Matthew writes, “Do not lay up for yourselves treasures on earth, where moth and rust destroy and where thieves break in and steal, but lay up for yourselves treasures in heaven, where neither moth nor rust destroys and where thieves do not break in and steal. For where your treasure is, there your heart will be also.”
Luke writes, “Do not be afraid, little flock, for your Father has been pleased to give you the kingdom. Sell your possessions and give to the poor. Provide purses for yourselves that will not wear out, a treasure in heaven that will never fail, where no thief comes near and no moth destroys. For where your treasure is, there your heart will be also.”
Treasure! What does that bring to your mind?
I think of The Count of Monte Christo who finds a great treasure with the instructions of his cellmate given with his dying breath.
People are always giving advice about how to guard wealth. Once you have something of value, you think about how to preserve it. I had a cashmere sweater. Moths found it delicious. “Get a case for that new phone.” “Do you want insurance on that?”
Now we have Jesus giving advice on preserving wealth. He says there is a theft-proof, moth-proof, age-proof wealth. What is it? Luke gives us a start. Give to those who need it. Somehow this will accumulate treasure in heaven.
We can expand on that. What you do, unselfishly, for those in need has heavenly consequences. In another place, Jesus says giving to needs of others is the same as giving to him. He will repay you when the receivers can’t.
Jesus made a very clear statement, “Love one another as I have loved you.” How did he love? He gave people what they wanted, sure. But he was always trying to give them what they really needed.
A woman was condemned by a crowd. Jesus said to her that she was not condemned to a sinful life. She should begin again that moment. To another he said, “Your sins are forgiven.” His problem was that he couldn’t walk. Jesus thought his sins were holding him down. He did heal his body as well. In both situations, the person was at a point where they could listen to Jesus.
Jesus was always stretching the minds of his disciples. Is that our experience? Are we growing in faith? Do our experiences make us stronger?
Our experiences can leave us bitter or they can make us better. When you feel a tug to do good to another, where is that from? Maybe the Spirit of God? Look at Peter. He is requested to go speak in a gentile’s home. He has never done anything like this. But God has reminded him that this gospel is for all people in a dream. He goes.

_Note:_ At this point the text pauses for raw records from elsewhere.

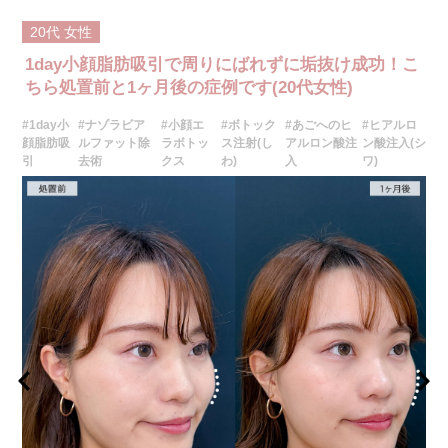
整形のひとつです。
施術時間：約10分程
20代
女性
リスク、副作用：施術後に腫れ、赤み、内出血、痛み、突っ張り感などが
生じることがありますが、通常は数日〜1週間程度で徐々に軽快します。ま
1day小顔脂肪吸引で周りにばれずに垢抜け成功！こ
た、稀にアレルギー反応、細菌感染、血管閉塞、しこり（硬化）や小さな
結節が生じる可能性があります。施術後1〜2週間程度は、注入部位を強く
ちら処置前と1ヶ月後の症例です(20代女性)
押したりマッサージしたりすることはお控えください。
費用：
#1day小
#ナゾラビア
#小顔エ
#ボトック
#あごへのヒ
#ヒアルロ
レスチレン 54,800円(税込)
顔脂肪吸
ルファット除
ラボトッ
ス注射(し
アルロン酸注
ン酸注入(シ
レスチレンリフト※横浜院限定 76,800円(税込)
引
去術
クス
わ)
入
ワ)
ジュビダームビスタウルトラXC 109,800円(税込)
クレヴィエルコントア 109,800円(税込)
ボリューマ 131,800円(税込)
オプション：表面麻酔 3,300円(税込) 笑気麻酔 3,300円(税込)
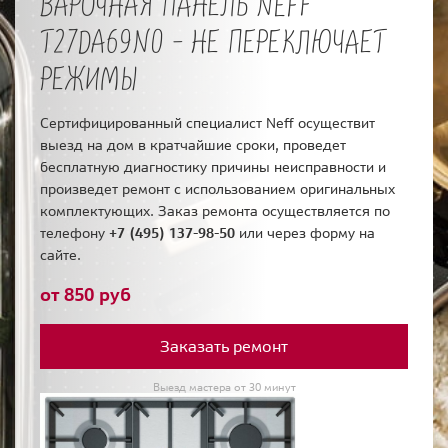
ВАРОЧНАЯ ПАНЕЛЬ NEFF
T27DA69N0 - НЕ ПЕРЕКЛЮЧАЕТ
РЕЖИМЫ
Сертифицированный специалист Neff осуществит
выезд на дом в кратчайшие сроки, проведет
бесплатную диагностику причины неисправности и
произведет ремонт с использованием оригинальных
комплектующих. Заказ ремонта осуществляется по
телефону
+7 (495) 137-98-50
или через форму на
сайте.
от 850 руб
Заказать ремонт
Выезд мастера от 30 минут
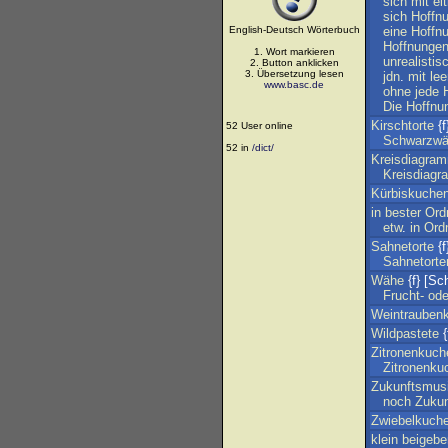
sich
mit
ei
sich
Hoffn
English-Deutsch Wörterbuch
eine
Hoffn
Hoffnunge
1. Wort markieren
unrealistis
2. Button anklicken
3. Übersetzung lesen
jdn
.
mit
lee
www.basc.de
ohne
jede
Die
Hoffnu
Kirschtorte
{f
52 User online
Schwarzwä
52 in
/dict/
Kreisdiagra
Kreisdiag
Kürbiskuche
in
bester
Ord
etw
.
in
Ord
Sahnetorte
{f
Sahnetorte
Wähe
{f} [Sc
Frucht-
ode
Weintrauben
Wildpastete
{
Zitronenkuch
Zitronenku
Zukunftsmus
noch
Zuku
Zwiebelkuch
klein
beigebe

He speaks and things happen that surprise him.
Go therefore and make disciples of all the nations, baptizing them in the name of the Father and the Son and the Holy Spirit, teaching them to observe all that I commanded you; and lo, I am with you always, even to the end of the age.
Each generation takes on the work of Christ. If we follow the leading of the Spirit, we join in the works of God. But look how he says it: Put up treasure for yourselves. It takes faith to trust God to reward you. Can an ordinary human act with God? Yes, we, like Christ, like the apostles, are sent by God to do good in this world. What is your part? What is my part? First, we come to him. Then we go with him.
Two things to remember: First, he has given us a place in his kingdom. We are assured of a welcome into the next life. It is called eternal life.
Second, we have a secure place to accumulate wealth! Add to your reward. God is rich. He pours out his wealth of mercy on you and me. Now, share my wealth with others. Be merciful to others.